The flexible, ultra-thin, and transparent electronics of the future places new dimensional, functional and performance demands on materials properties. Current semiconductor fabrication strategies based on bulk semiconductor materials encounter severe challenges in meeting such goals. The discovery of graphene, followed by the rise of other two dimensional (2D) materials in the past decade, has not only extended scientific understanding of atomically layered structures, but has also enabled a straightforward path to future unconventional electronics. This has led to the realization of atomically layered field effect transistors (FET), photodetectors, photovoltaics, nonvolatile memories, optoelectronic memory for gate tunable photodetector, and optical switcher which were further integrated with polymeric substrates to demonstrate prototypes of flexible electronics. However, an optoelectronic memory for image sensing, an essential part in modern electronic devices, that utilizes 2D atomic layered materials has not been demonstrated.
Image sensing places special requirement on optoelectronic sensors. It should reflect exposure dose instead of exposure intensity. The output of sensor should be history-dependent to realize complicated image processing functions, such as image integral, weak signal accumulation, etc. Ordinary photodetector cannot fulfill these requirements, whereas optoelectronic memories, such as charge-coupled device (CCD) and complementary metal-oxide-semiconductor (CMOS) device, are commonly utilized and play essential roles in image capture, spectrum analysis, bio-sensing, etc.

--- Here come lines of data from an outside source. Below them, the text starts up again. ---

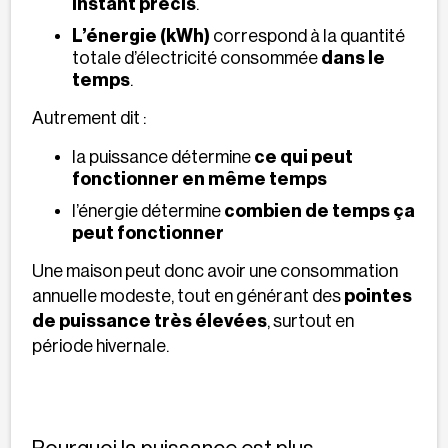
instant précis
.
L’énergie (kWh)
correspond à la quantité
totale d’électricité consommée
dans le
temps
.
Autrement dit :
la puissance détermine
ce qui peut
fonctionner en même temps
l’énergie détermine
combien de temps ça
peut fonctionner
Une maison peut donc avoir une consommation
annuelle modeste, tout en générant des
pointes
de puissance très élevées
, surtout en
période hivernale.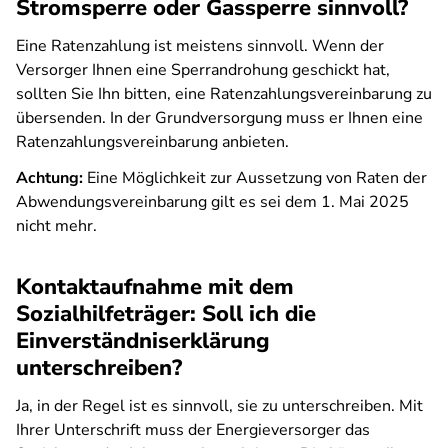
Stromsperre oder Gassperre sinnvoll?
Eine Ratenzahlung ist meistens sinnvoll. Wenn der
Versorger Ihnen eine Sperrandrohung geschickt hat,
sollten Sie Ihn bitten, eine Ratenzahlungsvereinbarung zu
übersenden. In der Grundversorgung muss er Ihnen eine
Ratenzahlungsvereinbarung anbieten.
Achtung:
Eine Möglichkeit zur Aussetzung von Raten der
Abwendungsvereinbarung gilt es sei dem 1. Mai 2025
nicht mehr.
Kontaktaufnahme mit dem
Sozialhilfeträger: Soll ich die
Einverständniserklärung
unterschreiben?
Ja, in der Regel ist es sinnvoll, sie zu unterschreiben. Mit
Ihrer Unterschrift muss der Energieversorger das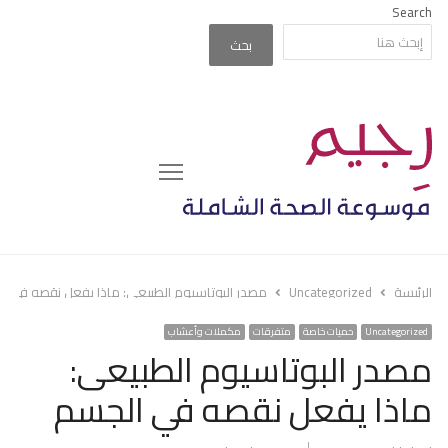
Search
بحث
Menu
الرئيسة
Uncategorized
مصدر البوتاسيوم الطبيعى: ماذا يفعل نقصه في ا
Uncategorized
حميات خاصة
متفرقات
مكملات وأعشاب
مصدر البوتاسيوم الطبيعى:
ماذا يفعل نقصه في الجسم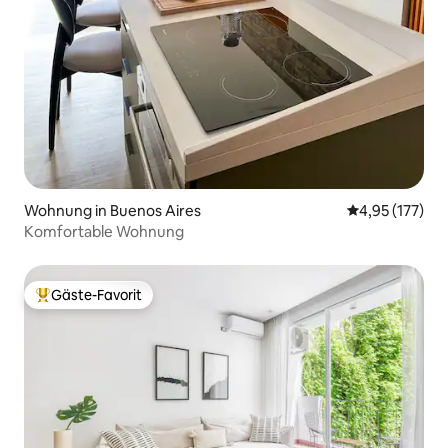
Wohnung in Buenos Aires
Durchschnittl
4,95 (177)
Komfortable Wohnung
Gäste-Favorit
Beliebter Gäste-Favorit.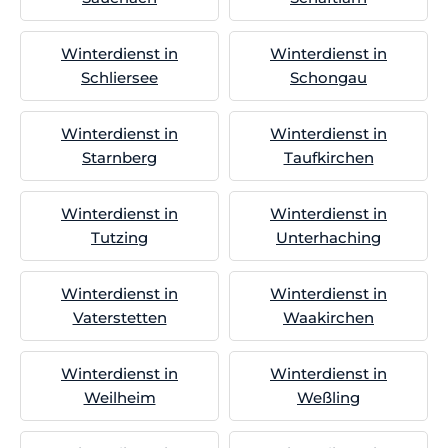
Winterdienst in
Winterdienst in
Schliersee
Schongau
Winterdienst in
Winterdienst in
Starnberg
Taufkirchen
Winterdienst in
Winterdienst in
Tutzing
Unterhaching
Winterdienst in
Winterdienst in
Vaterstetten
Waakirchen
Winterdienst in
Winterdienst in
Weilheim
Weßling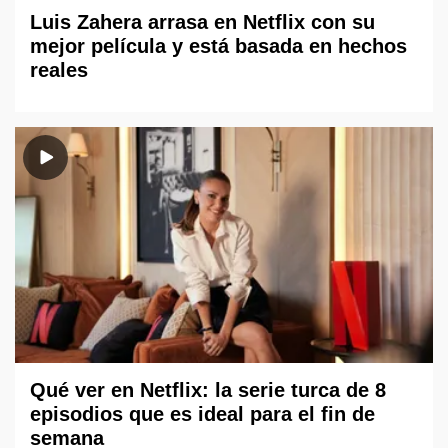
Luis Zahera arrasa en Netflix con su
mejor película y está basada en hechos
reales
Qué ver en Netflix: la serie turca de 8
episodios que es ideal para el fin de
semana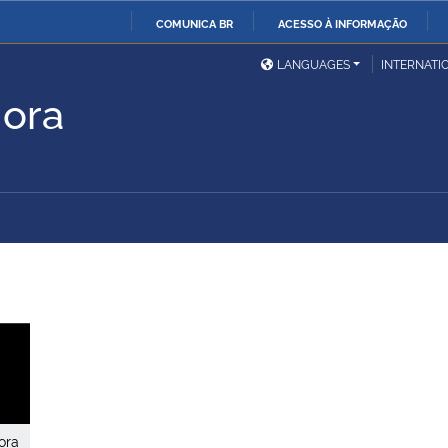
COMUNICA BR
ACESSO À INFORMAÇÃO
Ministério da Defesa
Ministério das Relações
Mini
IR
LANGUAGES
INTERNATI
Exteriores
PARA
Hora
O
Ministério da Cidadania
Ministério da Saúde
Mini
CONTEÚDO
Ministério do
Controladoria-Geral da
Mini
Desenvolvimento Regional
União
Famí
Hum
Advocacia-Geral da União
Banco Central do Brasil
Plan
ora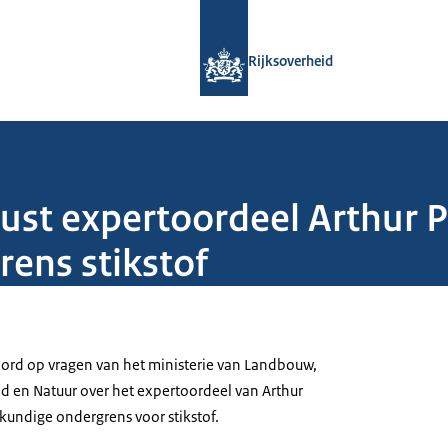
Naar de homepage van Rijksoverheid
Rijksoverheid
rust expertoordeel Arthur 
ens stikstof
oord op vragen van het ministerie van Landbouw,
id en Natuur over het expertoordeel van Arthur
kundige ondergrens voor stikstof.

These optoelectronic memories can accumulate the photogenerated charge carries during exposure, and release the stored charge for information retrieval.
A 2D atomically layered material based optoelectronic memory can broaden the realm of optoelectronic memories, and it can be easily integrated with other 2D material based devices, such as FET and nonvolatile memories, as well as provides the possibility for construction of a large-scaled, whole 2D material based, complicated functional unit.